Rendered page images:
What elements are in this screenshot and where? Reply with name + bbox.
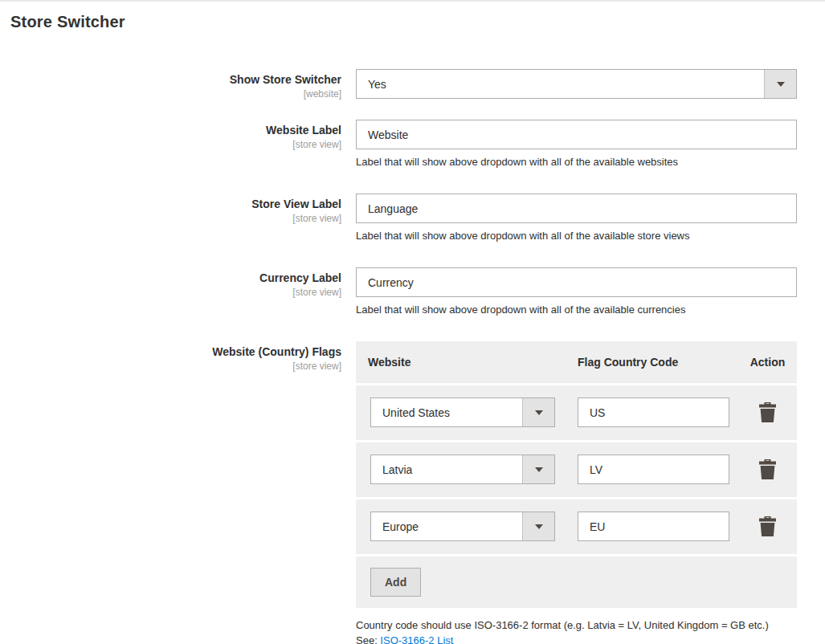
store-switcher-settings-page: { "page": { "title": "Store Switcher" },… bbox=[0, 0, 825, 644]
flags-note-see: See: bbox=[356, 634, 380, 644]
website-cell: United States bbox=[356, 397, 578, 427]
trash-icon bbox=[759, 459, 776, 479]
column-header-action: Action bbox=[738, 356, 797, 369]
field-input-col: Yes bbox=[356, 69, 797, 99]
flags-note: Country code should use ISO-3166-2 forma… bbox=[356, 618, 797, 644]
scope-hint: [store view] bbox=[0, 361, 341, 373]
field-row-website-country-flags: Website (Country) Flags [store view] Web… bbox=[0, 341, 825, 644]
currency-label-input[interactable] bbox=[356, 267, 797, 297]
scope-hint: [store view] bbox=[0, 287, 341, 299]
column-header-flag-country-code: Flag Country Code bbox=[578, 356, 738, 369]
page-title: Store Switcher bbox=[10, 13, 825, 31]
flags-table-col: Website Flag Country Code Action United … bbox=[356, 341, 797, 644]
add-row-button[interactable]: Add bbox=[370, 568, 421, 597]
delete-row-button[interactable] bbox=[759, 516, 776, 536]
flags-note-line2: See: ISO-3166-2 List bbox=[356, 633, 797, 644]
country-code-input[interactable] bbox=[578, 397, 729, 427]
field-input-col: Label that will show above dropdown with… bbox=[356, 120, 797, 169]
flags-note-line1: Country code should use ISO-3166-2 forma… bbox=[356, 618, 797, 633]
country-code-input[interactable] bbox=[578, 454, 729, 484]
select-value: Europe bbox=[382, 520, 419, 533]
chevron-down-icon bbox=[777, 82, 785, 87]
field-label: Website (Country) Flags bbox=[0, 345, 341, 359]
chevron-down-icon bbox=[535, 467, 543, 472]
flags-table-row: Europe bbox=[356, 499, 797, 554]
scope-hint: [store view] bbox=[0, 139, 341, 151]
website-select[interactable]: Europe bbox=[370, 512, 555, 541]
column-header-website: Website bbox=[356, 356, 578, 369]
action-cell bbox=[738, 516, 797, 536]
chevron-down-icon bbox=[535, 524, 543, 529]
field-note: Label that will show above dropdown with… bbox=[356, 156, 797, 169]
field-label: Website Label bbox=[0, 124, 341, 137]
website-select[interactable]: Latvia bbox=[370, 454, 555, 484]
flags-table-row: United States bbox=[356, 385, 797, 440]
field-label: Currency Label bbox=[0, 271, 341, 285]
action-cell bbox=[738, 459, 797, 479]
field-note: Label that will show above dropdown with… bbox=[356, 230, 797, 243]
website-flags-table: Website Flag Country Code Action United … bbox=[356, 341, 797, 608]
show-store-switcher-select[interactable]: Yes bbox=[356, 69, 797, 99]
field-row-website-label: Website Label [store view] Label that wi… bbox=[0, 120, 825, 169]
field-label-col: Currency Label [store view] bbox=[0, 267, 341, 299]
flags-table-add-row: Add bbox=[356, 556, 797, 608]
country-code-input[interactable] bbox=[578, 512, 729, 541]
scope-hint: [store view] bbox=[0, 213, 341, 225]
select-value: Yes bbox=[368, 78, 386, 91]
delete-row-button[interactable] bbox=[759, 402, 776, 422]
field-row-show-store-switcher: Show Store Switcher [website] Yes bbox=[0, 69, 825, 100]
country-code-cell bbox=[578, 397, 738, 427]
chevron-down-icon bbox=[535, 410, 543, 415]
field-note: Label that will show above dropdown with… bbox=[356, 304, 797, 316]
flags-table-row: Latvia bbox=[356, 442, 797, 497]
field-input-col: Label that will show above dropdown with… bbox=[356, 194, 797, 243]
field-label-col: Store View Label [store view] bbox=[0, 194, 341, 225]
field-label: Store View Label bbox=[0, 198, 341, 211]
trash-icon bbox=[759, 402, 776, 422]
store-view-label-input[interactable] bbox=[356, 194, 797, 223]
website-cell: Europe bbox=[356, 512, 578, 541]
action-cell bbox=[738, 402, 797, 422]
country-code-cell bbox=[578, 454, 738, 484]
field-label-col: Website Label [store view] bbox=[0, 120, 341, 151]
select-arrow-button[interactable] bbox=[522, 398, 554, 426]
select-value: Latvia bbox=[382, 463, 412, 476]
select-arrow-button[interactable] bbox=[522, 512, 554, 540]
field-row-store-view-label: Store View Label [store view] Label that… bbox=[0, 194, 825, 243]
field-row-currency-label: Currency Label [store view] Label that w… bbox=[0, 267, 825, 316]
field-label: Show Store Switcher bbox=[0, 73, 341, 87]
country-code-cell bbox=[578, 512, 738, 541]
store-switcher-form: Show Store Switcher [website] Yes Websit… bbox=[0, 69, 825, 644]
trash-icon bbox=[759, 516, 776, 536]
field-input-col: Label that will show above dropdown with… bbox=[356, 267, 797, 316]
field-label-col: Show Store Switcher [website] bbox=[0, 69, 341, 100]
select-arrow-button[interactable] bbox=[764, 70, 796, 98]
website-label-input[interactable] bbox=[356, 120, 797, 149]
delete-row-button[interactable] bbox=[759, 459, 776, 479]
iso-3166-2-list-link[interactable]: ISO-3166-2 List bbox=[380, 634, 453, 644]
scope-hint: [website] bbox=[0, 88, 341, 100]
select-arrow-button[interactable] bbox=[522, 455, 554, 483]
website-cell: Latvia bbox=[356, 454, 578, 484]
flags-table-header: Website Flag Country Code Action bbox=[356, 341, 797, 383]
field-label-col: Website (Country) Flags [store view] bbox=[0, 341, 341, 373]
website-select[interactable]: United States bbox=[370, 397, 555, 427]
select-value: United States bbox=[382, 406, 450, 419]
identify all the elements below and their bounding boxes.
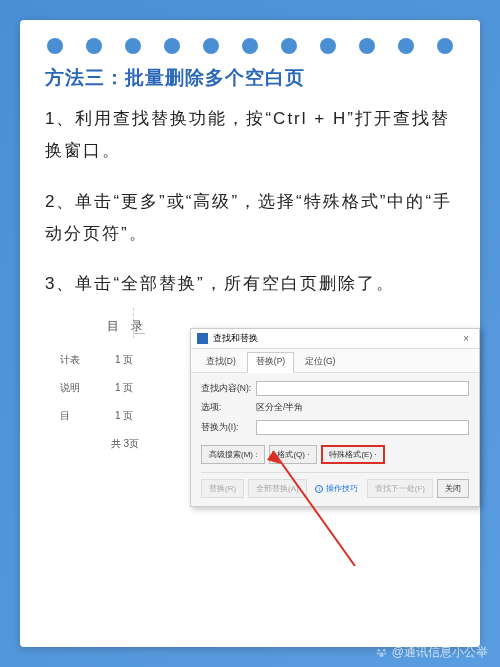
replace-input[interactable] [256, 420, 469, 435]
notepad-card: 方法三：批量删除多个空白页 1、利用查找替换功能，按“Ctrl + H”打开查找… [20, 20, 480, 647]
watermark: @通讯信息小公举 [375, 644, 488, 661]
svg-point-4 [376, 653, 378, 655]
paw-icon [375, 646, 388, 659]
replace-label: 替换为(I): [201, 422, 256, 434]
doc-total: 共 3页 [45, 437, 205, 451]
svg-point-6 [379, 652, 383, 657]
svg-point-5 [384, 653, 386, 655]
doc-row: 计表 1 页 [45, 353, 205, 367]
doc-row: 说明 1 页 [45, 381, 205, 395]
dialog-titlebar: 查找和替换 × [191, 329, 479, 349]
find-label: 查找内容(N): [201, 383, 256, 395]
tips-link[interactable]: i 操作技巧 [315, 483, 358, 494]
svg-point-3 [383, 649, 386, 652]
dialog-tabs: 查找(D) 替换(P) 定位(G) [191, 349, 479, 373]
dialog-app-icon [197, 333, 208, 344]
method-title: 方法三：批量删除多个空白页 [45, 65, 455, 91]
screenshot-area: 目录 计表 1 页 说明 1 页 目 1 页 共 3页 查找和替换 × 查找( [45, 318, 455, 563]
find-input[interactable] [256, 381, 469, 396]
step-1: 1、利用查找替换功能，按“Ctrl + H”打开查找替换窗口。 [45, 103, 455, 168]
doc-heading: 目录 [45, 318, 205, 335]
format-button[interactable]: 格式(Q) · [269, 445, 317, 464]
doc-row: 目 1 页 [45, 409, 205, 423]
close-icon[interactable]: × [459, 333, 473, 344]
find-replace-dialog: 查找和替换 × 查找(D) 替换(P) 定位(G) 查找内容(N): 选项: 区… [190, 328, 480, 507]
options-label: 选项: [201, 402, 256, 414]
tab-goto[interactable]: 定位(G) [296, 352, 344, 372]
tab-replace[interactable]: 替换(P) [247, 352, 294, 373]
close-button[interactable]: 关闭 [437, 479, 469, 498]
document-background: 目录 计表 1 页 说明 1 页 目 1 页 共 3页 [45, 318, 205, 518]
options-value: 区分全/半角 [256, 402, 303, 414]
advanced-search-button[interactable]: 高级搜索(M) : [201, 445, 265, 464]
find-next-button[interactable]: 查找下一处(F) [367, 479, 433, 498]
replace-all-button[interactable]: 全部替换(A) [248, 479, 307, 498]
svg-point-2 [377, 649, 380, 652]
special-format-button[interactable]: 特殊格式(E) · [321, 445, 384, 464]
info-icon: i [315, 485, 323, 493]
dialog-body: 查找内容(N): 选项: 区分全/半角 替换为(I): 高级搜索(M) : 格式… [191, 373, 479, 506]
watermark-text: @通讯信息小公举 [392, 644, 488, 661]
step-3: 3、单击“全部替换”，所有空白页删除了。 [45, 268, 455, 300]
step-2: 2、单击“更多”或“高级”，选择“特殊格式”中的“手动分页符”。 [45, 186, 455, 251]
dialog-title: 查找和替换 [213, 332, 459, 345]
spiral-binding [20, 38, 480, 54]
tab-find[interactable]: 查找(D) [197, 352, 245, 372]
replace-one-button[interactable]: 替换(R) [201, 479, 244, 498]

→ **Task to carry out**: Show every line in the entries where the string "States" occurs.

→ **Solved exercise**:
website-cell: United States bbox=[356, 397, 578, 427]
flags-table-row: United States bbox=[356, 385, 797, 440]
website-select[interactable]: United States bbox=[370, 397, 555, 427]
select-value: United States bbox=[382, 406, 450, 419]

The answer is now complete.